Yes a will is revoked on marriage unless it was made 'in contemplation ' of the marriage to come- just tell the solicitor you are engaged and they will ensure correct wording to prevent revocation on marriage.


----------



## twofor1 (11 Sep 2010)

zenzen said:


> i want to know will my faincee have any legal rights to my estate if something happens to me? i want it to go to them and not family as we live together but am concerned there is no provision in the law for fiance? ie they would have to pay huge tax which would not occur if married.


 

Would a simple solution be to get married now in a registry office, then have whatever church ceremony and/or reception at a later date.


----------



## huskerdu (11 Sep 2010)

The civil partnership bill will probably address your concerns, but I don't know when we can expect it to be enacted but it wont be for a while, I think. I dont know when you plan to married, but you might be married before it happens.  As you describe your partner as a fiancee, I assume you do have plans to marry soon. 

First off, your fiancee will get nothing if you die tomorrow, unless you have willed it to her.  If you have no will, your legal next of kin will get everything. 
The exception to this is a jointly owned asset ( house, bank account). 

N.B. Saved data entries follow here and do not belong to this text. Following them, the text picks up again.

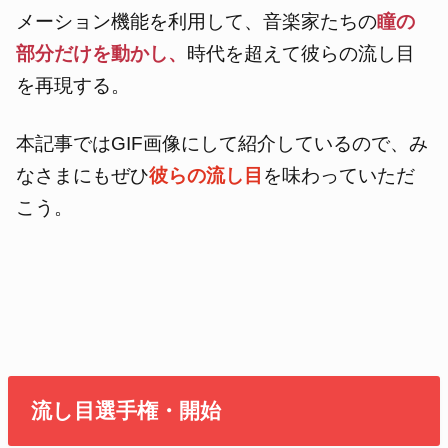
メーション機能を利用して、音楽家たちの
瞳の
部分だけを動かし、
時代を超えて彼らの流し目
を再現する。
本記事ではGIF画像にして紹介しているので、み
なさまにもぜひ
彼らの流し目
を味わっていただ
こう。
流し目選手権・開始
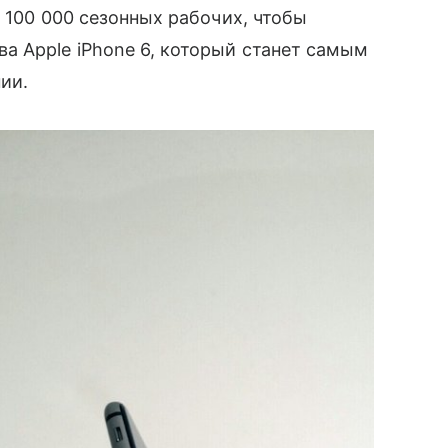
у 100 000 сезонных рабочих, чтобы
а Apple iPhone 6, который станет самым
ии.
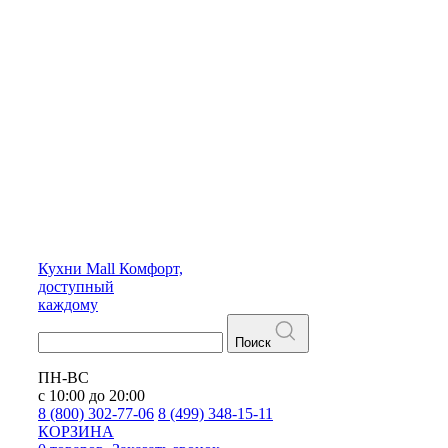
Кухни
Mall
Комфорт,
доступный
каждому
Поиск
ПН-ВС
с 10:00 до 20:00
8 (800) 302-77-06
8 (499) 348-15-11
КОРЗИНА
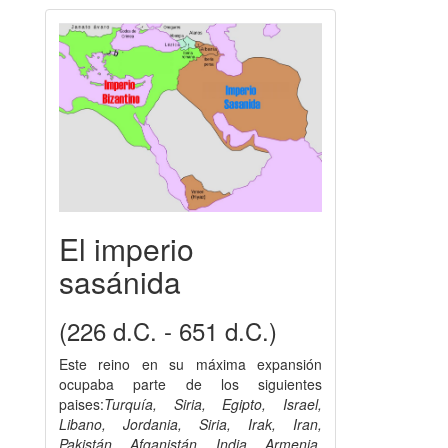
El imperio
sasánida
(226 d.C. - 651 d.C.)
Este reino en su máxima expansión
ocupaba parte de los siguientes
paises:
Turquía, Siria, Egipto, Israel,
Libano, Jordania, Siria, Irak, Iran,
Pakistán, Afganistán, India, Armenia,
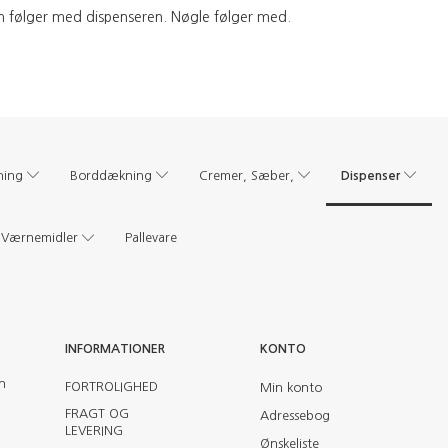
 følger med dispenseren. Nøgle følger med.
Dispenser
ning
Borddækning
Cremer, Sæber,
Værnemidler
Pallevare
INFORMATIONER
KONTO
en
FORTROLIGHED
Min konto
FRAGT OG
Adressebog
LEVERING
Ønskeliste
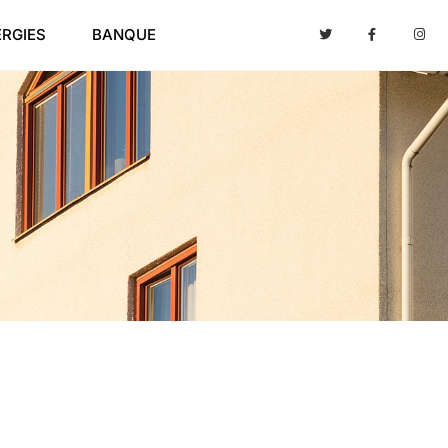
ERGIES
BANQUE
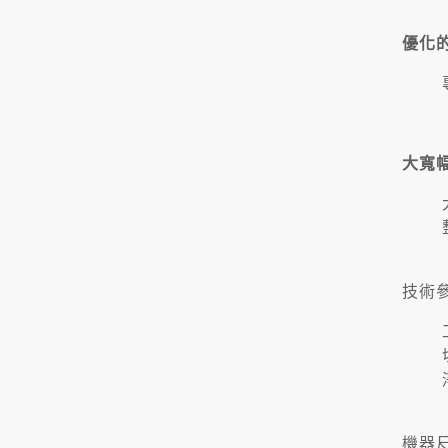
優化
大寬
技術
機器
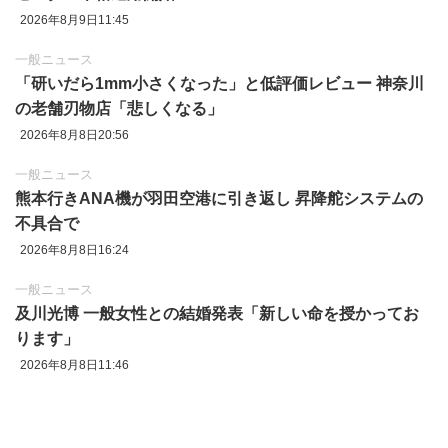
2026年8月9日11:45
一般ニュース
「研いだら1mm小さくなった」と低評価レビュー 神奈川
の老舗刃物店「悲しくなる」
2026年8月8日20:56
一般ニュース
熊本行きANA機が羽田空港に引き返し 昇降舵システムの
不具合で
2026年8月8日16:24
一般ニュース
及川光博 一般女性との結婚発表「新しい命を授かってお
ります」
2026年8月8日11:46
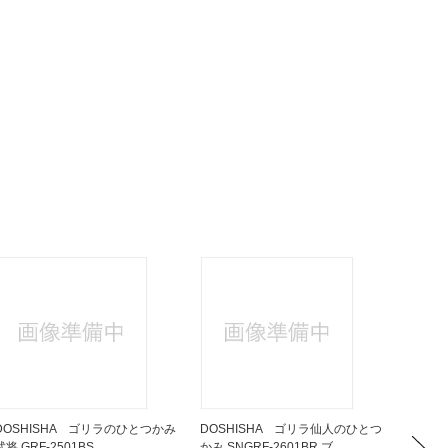
DOSHISHA ゴリラのひとつかみ
DOSHISHA ゴリラ仙人のひとつ
DOSH
武将 GRF-2501BS
かみ SNGRF-2601BR ブ...
ー GRT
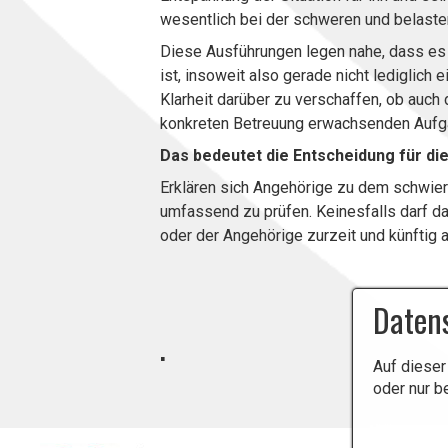
wesentlich bei der schweren und belasten
Diese Ausführungen legen nahe, dass es
ist, insoweit also gerade nicht lediglich
Klarheit darüber zu verschaffen, ob auch
konkreten Betreuung erwachsenden Aufgab
Das bedeutet die Entscheidung für di
Erklären sich Angehörige zu dem schwier
umfassend zu prüfen. Keinesfalls darf da
oder der Angehörige zurzeit und künftig 
Quelle: Bundesgerichtsho
Daten
.
Auf dieser
oder nur b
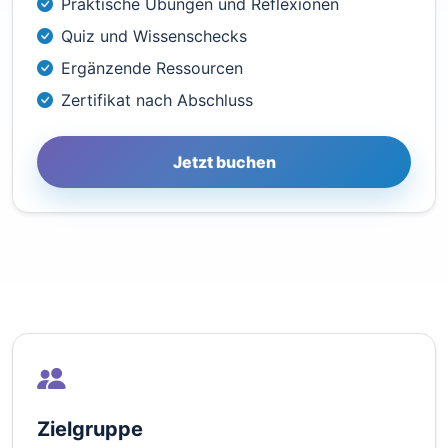
Praktische Übungen und Reflexionen
Quiz und Wissenschecks
Ergänzende Ressourcen
Zertifikat nach Abschluss
Jetzt buchen
Zielgruppe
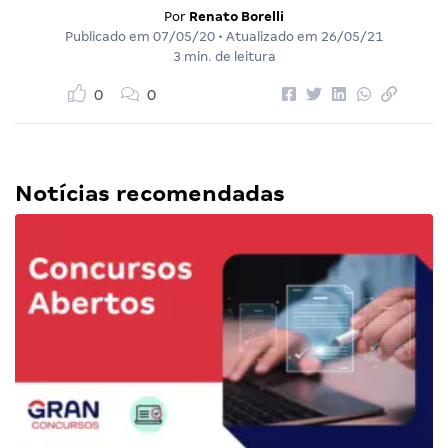
Por
Renato Borelli
Publicado em
07/05/20
• Atualizado em
26/05/21
3 min. de leitura
0
0
Notícias recomendadas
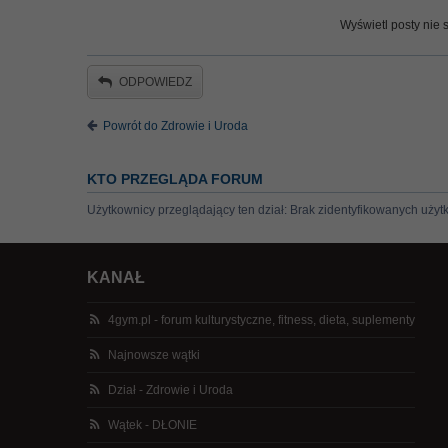
Wyświetl posty nie s
ODPOWIEDZ
Powrót do Zdrowie i Uroda
KTO PRZEGLĄDA FORUM
Użytkownicy przeglądający ten dział: Brak zidentyfikowanych użyt
KANAŁ
4gym.pl - forum kulturystyczne, fitness, dieta, suplementy
Najnowsze wątki
Dział - Zdrowie i Uroda
Wątek - DŁONIE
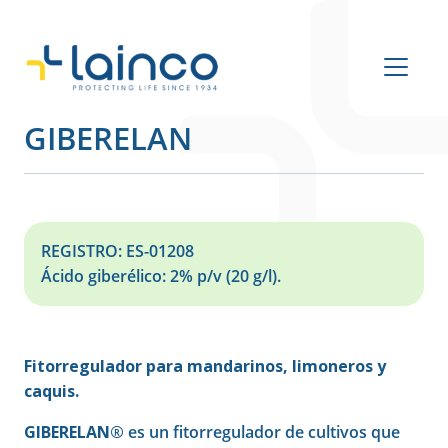
Navegación principal
GIBERELAN
REGISTRO: ES-01208
Ácido giberélico: 2% p/v (20 g/l).
Fitorregulador para mandarinos, limoneros y
caquis.
GIBERELAN®
es un fitorregulador de cultivos que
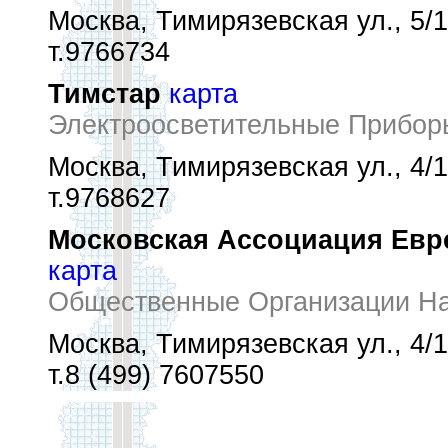
Москва, Тимирязевская ул., 5/
т.9766734
Тимстар
карта
Электроосветительные Прибор
Москва, Тимирязевская ул., 4/
т.9768627
Московская Ассоциация Евре
карта
Общественные Организации На
Москва, Тимирязевская ул., 4/
т.8 (499) 7607550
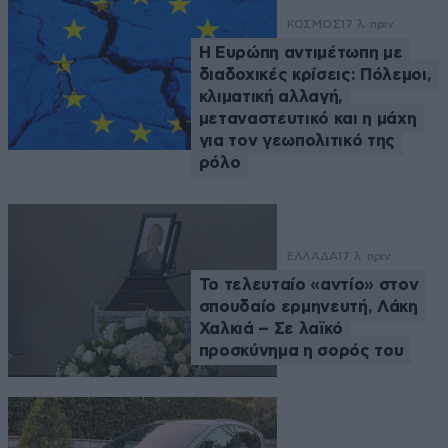
ΚΟΣΜΟΣ
17 λ. πριν
Η Ευρώπη αντιμέτωπη με
διαδοχικές κρίσεις: Πόλεμοι,
κλιματική αλλαγή,
μεταναστευτικό και η μάχη
για τον γεωπολιτικό της
ρόλο
ΕΛΛΑΔΑ
17 λ. πριν
Το τελευταίο «αντίο» στον
σπουδαίο ερμηνευτή, Λάκη
Χαλκιά – Σε λαϊκό
προσκύνημα η σορός του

Currently you and your fiancee are legally strangers,so there will be a tax bill on the inheritance.


----------



## fizzelina (1 Oct 2010)

twofor1 said:


> Would a simple solution be to get married now in a registry office, then have whatever church ceremony and/or reception at a later date.


 
+1 can you not get married and then avoid the issue?


----------



## z104 (14 Oct 2010)

It will cost you 150 euro to get married. Problem solved.

Next question please..


----------